- The Washington Times - Friday, October 12, 2001

Marti Davis doesn't shop for much of anything but necessities these days. Like many other Americans, she has been fixated and upset for weeks by the Sept. 11 attacks.
"It's like going through a grieving process" it will take time for most people to gradually get back to normal even if they weren't personally hit by the attacks she said. "The first week, we didn't even go out to eat. We sat glued to the TV. I finally had to turn the TV off to get anything done."
Now, the Frederick, Md., resident is shopping only for things she can't do without. "And I love to shop," she said. The drop in shopping for luxuries and big-ticket items has been noticeable at the Neiman-Marcus in Chevy Chase, where Mrs. Davis works. The luxury department store group had to scale back orders for new merchandise because of a 19.5 percent sales slump last month.
In fact, Americans' shopping hiatus after the attacks made last month the worst in 30 years for September sales at chain stores nationwide. Since consumer spending fuels about two-thirds of economic activity, it is the reason many economists believe the economy has slipped into recession.
The only stores that saw an increase in sales after the attacks were discounters like Wal-Mart, as consumers focused on saving money while buying basic goods like food, fuel and clothing, according to the Bank of Tokyo-Mitsubishi Ltd., which tracks sales at 80 large U.S. chains.
In a measure of how dramatically the attacks hit retailers, sales actually plummeted by 2 percent at stores nationwide if the 6.3 percent gain posted by Wal-Mart the biggest retailer were excluded, the bank said.
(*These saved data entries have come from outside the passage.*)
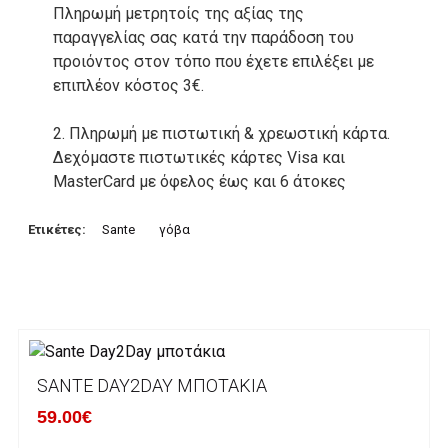
Πληρωμή μετρητοίς της αξίας της
παραγγελίας σας κατά την παράδοση του
προιόντος στον τόπο που έχετε επιλέξει με
επιπλέον κόστος 3€.
2. Πληρωμή με πιστωτική & χρεωστική κάρτα.
Δεχόμαστε πιστωτικές κάρτες Visa και
MasterCard με όφελος έως και 6 άτοκες
δόσεις. Οι συναλλαγές σας στο ηλεκτρονικό
μας κατάστημα πραγρατοποιούνται μέσα από
Ετικέτες:
Sante
γόβα
το ανώτατα ασφαλές περιβάλλον συναλλαγών
της Alpha bank .
3. Πληρωμή με κατάθεση σε Τραπεζικό
Λογαριασμό.
Μπορείτε να μεταφέρετε το ποσό οφειλής, σε
SANTE DAY2DAY ΜΠΟΤΆΚΙΑ
κάποιον απο τους ακόλουθους τραπεζικούς
59.00€
λογαριασμούς: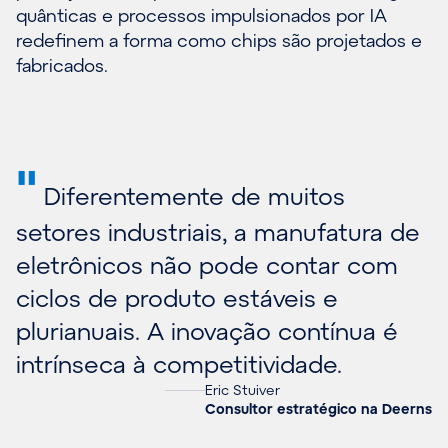
quânticas e processos impulsionados por IA
redefinem a forma como chips são projetados e
fabricados.
"
Diferentemente de muitos
setores industriais, a manufatura de
eletrônicos não pode contar com
ciclos de produto estáveis e
plurianuais. A inovação contínua é
intrínseca à competitividade.
Eric Stuiver
Consultor estratégico na Deerns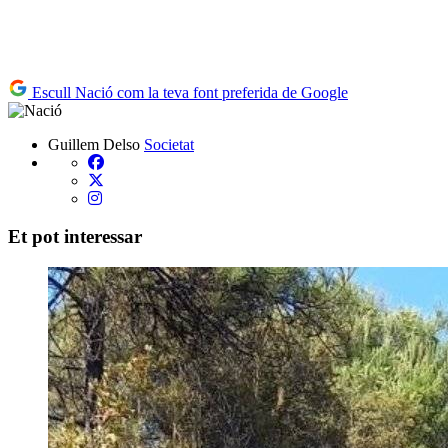
Escull Nació com la teva font preferida de Google
Guillem Delso
Societat
Et pot interessar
Including Wal-Mart, sales at stores open at least a year posted an anemic 0.8 percent gain over a year earlier the worst since 1971.
The lingering threat of more terrorist attacks highlighted again yesterday by an alert put out by the FBI has prompted David Lesz of McLean to rule out making any more big-ticket purchases. He is waiting to see what the economic fallout from the war on terrorists will be.
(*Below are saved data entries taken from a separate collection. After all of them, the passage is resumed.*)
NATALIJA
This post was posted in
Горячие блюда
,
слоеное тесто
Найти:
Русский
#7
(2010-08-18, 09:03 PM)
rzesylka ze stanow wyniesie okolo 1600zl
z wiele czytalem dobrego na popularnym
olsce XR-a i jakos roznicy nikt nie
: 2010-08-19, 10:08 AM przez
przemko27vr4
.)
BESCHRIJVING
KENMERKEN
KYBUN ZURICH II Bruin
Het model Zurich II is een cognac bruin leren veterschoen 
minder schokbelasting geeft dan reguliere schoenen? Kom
"There's a lot of uncertainty," he said. "The economy's already been hit by the terrorists. If there's another attack, that could cause a panic and constrict the economy further."
Neither Mr. Lesz nor Mrs. Davis is holding back because of worries about losing their jobs, although many other consumers say they have been spooked by announcements about the loss of more than 200,000 jobs in the wake of the attacks. It's more a sense of anxiety and uncertainty about what the future holds that makes them pause.
Many consumers have not hit the malls simply because they have been transfixed watching the attacks and ensuing developments like the war in Afghanistan on television. A similar fixation with staying home and watching war developments occurred during the Persian Gulf crisis in 1990. It is widely blamed for helping usher in the 1990-91 recession.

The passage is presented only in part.